# spain vacation



## espnlola@msn.com (Jan 23, 2010)

I am going to Spain in June 2010. Would like some info about any resorts close to Sevilla.
Thanks
Ana


----------



## Jimster (Jan 23, 2010)

*Spain?*

I'm guessing Spain is still in Europe.  Maybe you will get more responses if this is moved to the Europe section.


----------



## northwoodsgal (Jan 23, 2010)

You're not required to become a TUG member to receive advice but, if you did, you would have access to the resort reviews and can read for yourself what people have to say about different resorts.  I haven't used the Reviews for Spain but have for other areas and have found them very helpful. 

You could also use the search function on the BBS and see what threads come up that may be appropriate to your situation.

Are the resorts you're looking at affiliated with RCI or II or another exchange company?


----------



## espnlola@msn.com (Jan 30, 2010)

northwoodsgal said:


> You're not required to become a TUG member to receive advice but, if you did, you would have access to the resort reviews and can read for yourself what people have to say about different resorts.  I haven't used the Reviews for Spain but have for other areas and have found them very helpful.
> 
> You could also use the search function on the BBS and see what threads come up that may be appropriate to your situation.
> 
> Are the resorts you're looking at affiliated with RCI or II or another exchange company?



I am a tug member. I will check this out. I am new at this and need all the advise I can get.
The resorts I am looking for are thru RCI. 
Thanks


----------



## DeniseM (Jan 30, 2010)

You may be a TUG member - but you are still showing as a guest - see "guest" under your user name.  After you join, you have to change this in your user profile.

Here's how:

After you pay, you will receive a link in both the on screen receipt, as well as the email receipt, titled "new members click here to complete your membership." You must click this link to create your login via the instant access options. 

Within 24 hours, you will also receive an email titled "TUG MEMBERSHIP GUIDE" which will explain all the features of TUG and where to go for help etc. This email with include a member's code, that you must add to your TUG profile.

If you can't find the email and code, click on TUG Resort Database at the top of the page, Scroll down and click on MEMBERS CLICK HERE TO LOG IN, log in, and the member's code will be in the top box.

To add the member's code, click on USER CP in the blue bar at the top of the page.

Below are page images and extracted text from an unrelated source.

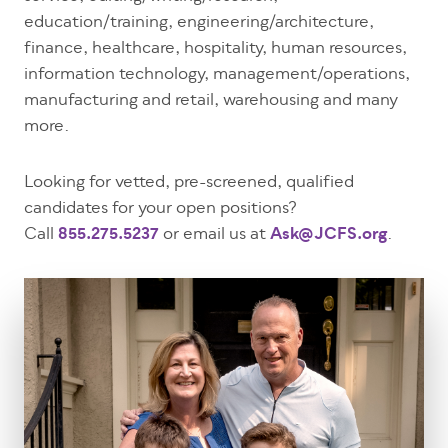
education/training, engineering/architecture,
finance, healthcare, hospitality, human resources,
information technology, management/operations,
manufacturing and retail, warehousing and many
more.
Looking for vetted, pre-screened, qualified
candidates for your open positions?
Call
855.275.5237
or email us at
Ask@JCFS.org
.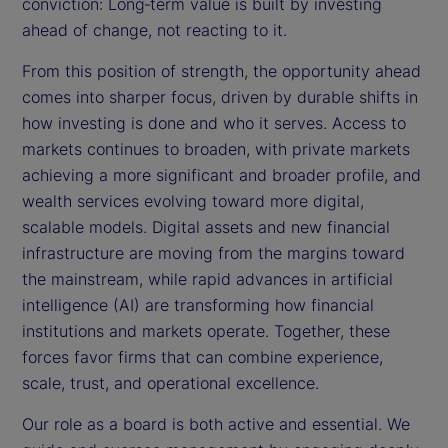
conviction: Long‑term value is built by investing
ahead of change, not reacting to it.
From this position of strength, the opportunity ahead
comes into sharper focus, driven by durable shifts in
how investing is done and who it serves. Access to
markets continues to broaden, with private markets
achieving a more significant and broader profile, and
wealth services evolving toward more digital,
scalable models. Digital assets and new financial
infrastructure are moving from the margins toward
the mainstream, while rapid advances in artificial
intelligence (AI) are transforming how financial
institutions and markets operate. Together, these
forces favor firms that can combine experience,
scale, trust, and operational excellence.
Our role as a board is both active and essential. We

Then click on EDIT BBS MEMBER CODE

Then scroll all the way down to the bottom of the page, put the code in the box, and save it.​
Once you are showing as a member, you will be able to access: 

The members only TUG review pages - TUG RESORT DATABASE - linked in the red bar at the top of the page. Zillions of TS Reviews written by TUG Members, for TUG Members.

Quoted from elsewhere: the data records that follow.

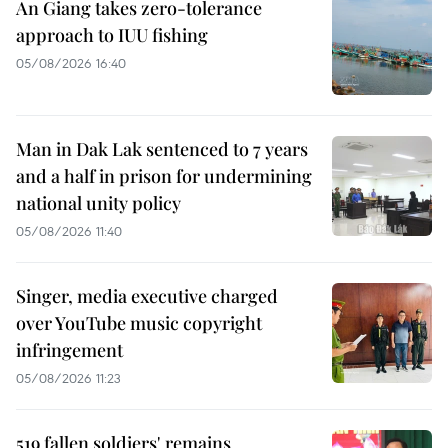
An Giang takes zero-tolerance
approach to IUU fishing
05/08/2026 16:40
Man in Dak Lak sentenced to 7 years
and a half in prison for undermining
national unity policy
05/08/2026 11:40
Singer, media executive charged
over YouTube music copyright
infringement
05/08/2026 11:23
519 fallen soldiers' remains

The members only SIGHTINGS AND DISTRESS BOARD - where Tuggers post the best exchange sightings that they can see on the exchange companies' websites, every day. (The Sightings Board is right below the TUG lounge.)


----------



## Keitht (Jan 30, 2010)

northwoodsgal said:


> You're not required to become a TUG member to receive advice but, if you did, you would have access to the resort reviews and can read for yourself what people have to say about different resorts.



My interpretation of the OP was that they were looking for assistance in determining which resorts are in the Seville area, rather than seeking detailed advice about any specific resort.


----------